Designing and Measuring Outcomes

Designing and Measuring Outcomes

Write a cohesive response that addresses the following:
•    Describe two or three outcomes for your proposed change. For each outcome, describe the evaluation criterion/criteria that is/are measurable.
•    Explain how these outcomes relate to multiple sets of standards, as well as differing groups’ needs and priorities. Why is intra- and interdisciplinary collaboration important as you design these outcomes?
•    How do the measurable outcomes for your proposed change establish accountability for you as a leader?

Readings
•    Parsons, M. L., & Cornett, P. A. (2011). Leading change for sustainability. Nurse Leader, 9(4), 36–40. doi:10.1016/j.mnl.2011.05.005
Retrieved from the Walden Library databases.

As noted in this article, “A comprehensive approach is needed to fulfill the multitude of expectations for creation and sustainment of quality outcomes” (Parsons & Cornett, 2011, p. 37). The authors discuss this issue using a systems framework and examine strategies related to leadership and staff engagement.
•    Pronovost, P. J., & Freischlag, J. A. (2010). Improving teamwork to reduce surgical mortality. JAMA: Journal of the American Medical Association, 304(15), 1721–1722. doi:10.1001/jama.2010.1542
Retrieved from the Walden Library databases.

The authors advocate for improving teamwork through training, coaching, and reflective practice in order to improve outcomes.
•    Pronovost, P. J., & Lilford R. (2011). A road map for improving the performance of performance measures. Health Affairs, 30(4), 569–73.
Retrieved from the Walden Library databases.

The authors discuss the science behind the measurement of quality and propose improvements.
•    Scobbie, L., Dixon, D., & Wyke, S. (2011).
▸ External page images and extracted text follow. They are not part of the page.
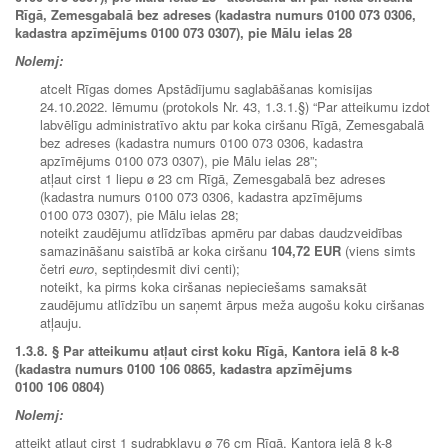
Rīgā, Zemesgabalā bez adreses (kadastra numurs 0100 073 0306,
kadastra apzīmējums 0100 073 0307), pie Mālu ielas 28
Nolemj:
atcelt Rīgas domes Apstādījumu saglabāšanas komisijas
24.10.2022. lēmumu (protokols Nr. 43, 1.3.1.§) “Par atteikumu izdot
labvēlīgu administratīvo aktu par koka ciršanu Rīgā, Zemesgabalā
bez adreses (kadastra numurs 0100 073 0306, kadastra
apzīmējums 0100 073 0307), pie Mālu ielas 28”;
atļaut cirst 1 liepu ø 23 cm Rīgā, Zemesgabalā bez adreses
(kadastra numurs 0100 073 0306, kadastra apzīmējums
0100 073 0307), pie Mālu ielas 28;
noteikt zaudējumu atlīdzības apmēru par dabas daudzveidības
samazināšanu saistībā ar koka ciršanu
104,72 EUR
(viens simts
četri
euro
, septiņdesmit divi centi);
noteikt, ka pirms koka ciršanas nepieciešams samaksāt
zaudējumu atlīdzību un saņemt ārpus meža augošu koku ciršanas
atļauju.
1.3.8.
§ Par atteikumu atļaut cirst koku Rīgā, Kantora ielā 8 k-8
(kadastra numurs 0100 106 0865, kadastra apzīmējums
0100 106 0804)
Nolemj:
atteikt atļaut cirst 1 sudrabkļavu ø 76 cm Rīgā, Kantora ielā 8 k-8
Goal setting and action planning in the rehabilitation setting: Development of a theoretically informed practice framework. Clinical Rehabilitation, 25(5), 468–482. doi:10.1177/0269215510389198
Retrieved from the Walden Library databases.

Review this article originally presented in a previous course. In order to develop a theory-based framework for setting goals, the authors of this article use causal modeling to determine effective patient outcomes. They identify four major components of the framework that can be used to set effective goals.